Yesterday out of a total of 23 new 52 week highs (TSX – excluding warrants and other noise) there were 16 energy stocks – quite a message during a global sell-off in he major stock indices. The money seems to be still going into the energy stocks and in particular the gassy producers. Note the chart displaying two gassy producers a weekly of Delphi Energy Corp. (DEE) plotted above Crocotta Energy Inc. (CTA) – note that Delphi is leading Crocotta by several months. Other gassy laggards are DTX, LRE, PPY, SRX, TLM, TET, TBE and WCP – some homework suggested on these names.

Tuesday, April 8, 2014

The gold miners’ correction may be over:

According to Elliottwave International Elliott waves often correct in terms of Fibonacci ratios. They explain in their new eBook How You Can Use Fibonacci to Improve Your Trading, which explains what you can expect when a market begins a corrective phase.  The classic Fibonacci retracement percent number (%R) is 61.8% but 50% (not a Fibonacci #) is common.

Basically a retracement is a correction that follows a meaningful advance – so in example of the gold stocks we had a trough in late December 2013 – a subsequent advance through to a mid March peak and then a sharp two week correction. When I look at the TSX precious metal complex I observe that most miners have corrected – or retraced about 50 per cent of the January 2014 through February advance.

Note the chart displaying two baskets of junior gold miners – the BMO Junior Gold Index ETF (ZJG) and the Market Vectors Junior Gold Miners ETF (GDXJ:US) with both correcting (or retracing) about 62% of the December March advance – opportunity now for those who missed the December March advance..

Friday, April 4, 2014

The problem with the S&P500

Last night I was a presenter at the KWGC Region Chapter of the Canadian Society of Technical Analysts (CSTA). I always enjoy speaking to my peers. The event was well attended and my presentation focused on my experience as a sub-advisor to the Union Securities Hybrid Portfolio Program – in particular how I used technical analysis to select 5 companies that became the target of take-over bids.
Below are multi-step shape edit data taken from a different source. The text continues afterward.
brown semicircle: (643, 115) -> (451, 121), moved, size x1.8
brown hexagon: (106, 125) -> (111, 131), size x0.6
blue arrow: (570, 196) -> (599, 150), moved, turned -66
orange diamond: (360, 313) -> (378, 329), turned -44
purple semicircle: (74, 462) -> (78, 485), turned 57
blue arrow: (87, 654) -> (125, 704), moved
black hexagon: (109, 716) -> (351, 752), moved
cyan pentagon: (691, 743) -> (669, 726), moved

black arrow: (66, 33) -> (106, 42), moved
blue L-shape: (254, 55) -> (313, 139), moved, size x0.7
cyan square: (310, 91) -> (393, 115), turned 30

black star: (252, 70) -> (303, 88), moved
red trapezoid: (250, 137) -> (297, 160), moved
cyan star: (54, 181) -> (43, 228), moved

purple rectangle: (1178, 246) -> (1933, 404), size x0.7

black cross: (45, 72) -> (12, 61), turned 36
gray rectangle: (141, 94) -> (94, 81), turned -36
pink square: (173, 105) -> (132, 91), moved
During the Q & A period – I was asked for my views on the US stock market. I paused for a moment and then said – correlation, there is too much sector correlation – the high sector correlation has virtually stalled the healthy process of sector rotation which now makes the S&P500 more volatile – and perhaps dangerous over the short term.

Note the chart displaying three sectors that in “healthy” markets operate somewhat inversely – but that is not true to-day – we have different birds-of-a-feather flocking together – eventually a condition with a bad outcome.